Semiconductor wafer fabrication processes frequently involve etching to remove a material. For example, semiconductor fabrication processes can include etching through an insulative material to form a contact opening to an electrical node underlying the insulative material. Semiconductive wafer fabrication processes can also include, for example, etching through conductive materials, and/or etching through semiconductive materials.
An example prior art etch process is described with reference to FIGS. 1-4. Referring to FIG. 1, a semiconductive wafer fragment 10 comprises a substrate 12 and three electrical components, 14, 16 and 18, overlying substrate 12. Component 14 can comprise, for example, a substrate diffusion region, and components 16 and 18 can comprise, for example, conductive lines. Substrate 12 can comprise, for example, monocrystalline silicon lightly doped with a background p-type dopant. To aid in interpretation of the claims that follow, the term "semiconductor substrate" is defined to mean any construction comprising semiconductive material, including, but not limited to, bulk semiconductive materials such as a semiconductive wafer (either alone or in assemblies comprising other materials thereon), and semiconductive material layers (either alone or assemblies comprising other materials). The term "substrate" refers to any supporting structure, including, but not limited to, the semiconductor substrates described above.
An electrically insulative material 20 is provided over electrical components 14, 16, and 18. Insulative material 20 can comprise, for example, borophosphosilicate glass (BPSG).
Etch stop caps 22 and 24 are provided over conductive components 16 and 18, respectively. Etch stops caps 22 and 24 comprise a material which is selectively etchable relative to insulative material 20. If insulative material 20 comprises BPSG, the etch stop material can comprise, for example, silicon nitride.

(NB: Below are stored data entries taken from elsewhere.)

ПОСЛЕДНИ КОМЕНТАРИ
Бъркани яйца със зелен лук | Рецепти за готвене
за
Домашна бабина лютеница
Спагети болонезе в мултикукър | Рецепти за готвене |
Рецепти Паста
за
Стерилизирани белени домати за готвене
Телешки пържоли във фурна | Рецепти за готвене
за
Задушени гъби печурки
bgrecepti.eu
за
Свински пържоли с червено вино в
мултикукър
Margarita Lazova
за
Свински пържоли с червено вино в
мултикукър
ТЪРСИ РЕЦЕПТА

A patterned photoresist 26 is provided over insulative material 20 and defines a plurality of locations 28 wherein openings are to be etched through insulative material 20. The openings are intended to expose conductive component 14, and etch stop caps 22 and 24. The openings are not intended to extend through caps 22 and 24.

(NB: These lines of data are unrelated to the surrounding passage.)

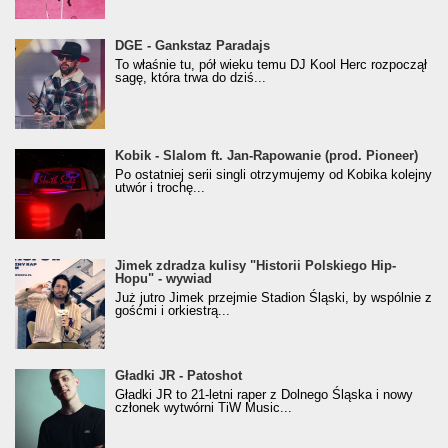
donGURALesko z nagrodą za
DGE - Gankstaz Paradajs
Klasyczny/Trueschoolowy Album Roku
To właśnie tu, pół wieku temu DJ Kool Herc rozpoczął
(Popkillery 2023)
sagę, która trwa do dziś...
Kobik - Slalom ft. Jan-Rapowanie (prod. Pioneer)
Kobik - Slalom ft. Jan-Rapowanie (prod. Pioneer)
[Official Music Visualiser]
Po ostatniej serii singli otrzymujemy od Kobika kolejny
utwór i trochę...
Jimek zdradza kulisy "Historii Polskiego Hip-
Jimek zdradza kulisy "Historii Polskiego Hip-
Hopu" - wywiad
Hopu" - wywiad
Już jutro Jimek przejmie Stadion Śląski, by wspólnie z
gośćmi i orkiestrą...
Gładki JR - Patoshot
Gładki JR - Patoshot
Gładki JR to 21-letni raper z Dolnego Śląska i nowy
członek wytwórni TiW Music...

Referring to FIG. 2, an etch is conducted to remove material 20 from locations 28. If material 20 comprises BPSG, such etch can comprise, for example, a plasma etch utilizing CF.sub.4 /CHF.sub.3. The etch is intended to be selective for material 20 relative to photoresist 26, and relative to etch stop caps 22 and 24. However, even a highly selective etch will remove some of the material of caps 22 and 24, and some of photoresist 26, during removal of material 20.
Etch depth is typically estimated from the duration of an etch. Such estimation leaves uncertainty as to when exactly the etch reaches component 14. Accordingly, the duration of the etch is generally allowed to be somewhat longer than that estimated to be necessary for reaching component 14, to ensure that component 14 is in fact actually reached. However, detrimental effects can occur if the etch duration is too long.
Referring to FIG. 3, wafer fragment 10 is illustrated after too long of an etch duration. Such etch duration has caused an overetch into component 14, and has undesirably removed photoresist layer 26 (FIG. 2). After removal of photoresist layer 26, portions of layer 20 that were intended to be protected by photoresist layer 26 are undesirably subjected to etching. This results in an undesired reduction in thickness of such portions of layer 20. Also, the too long duration of the etch has undesirably resulted in etching through layers 22 and 24 to expose components 16 and 18.
It would be desirable to avoid the detrimental effects illustrated in FIG. 3. Accordingly, it would be desirable to develop new methods for determining etch rate in situ, and for ascertaining when an etch has reached a particular depth within a material.
FIG. 4 illustrates a semiconductive wafer 30 which can comprise wafer fragment 10. Wafer 30 has a center region 32 and an edge region 34. Typically, an etch process will comprise etching within both of regions 32 and 34, as well as etching within portions of wafer 30 between regions 32 and 34. A difficulty occurs in maintaining a uniform etch rate in edge region 34 relative to center region 32. The uniformity of the etch rate in region 32 relative to that in region 34 is referred to as "center-to-edge uniformity".
Presently, the center-to-edge uniformity of an etch process is estimated prior to the etching process, and then determined from measurements taken after the etching process. Accordingly, there is uncertainty regarding the center-to-edge uniformity during the etch process. To compensate for the uncertainty regarding the center-to-edge uniformity, etch processes are typically conducted for durations longer than what is necessary to reach a desired level within an etched material. Such long etch durations can cause the detrimental effects shown in FIG. 3. Accordingly, it would be desirable to develop methods for reducing uncertainties regarding center-to-edge uniformity during etch processes. Specifically, it would be desirable to develop methods for ascertaining center-to-edge uniformity during etch processes.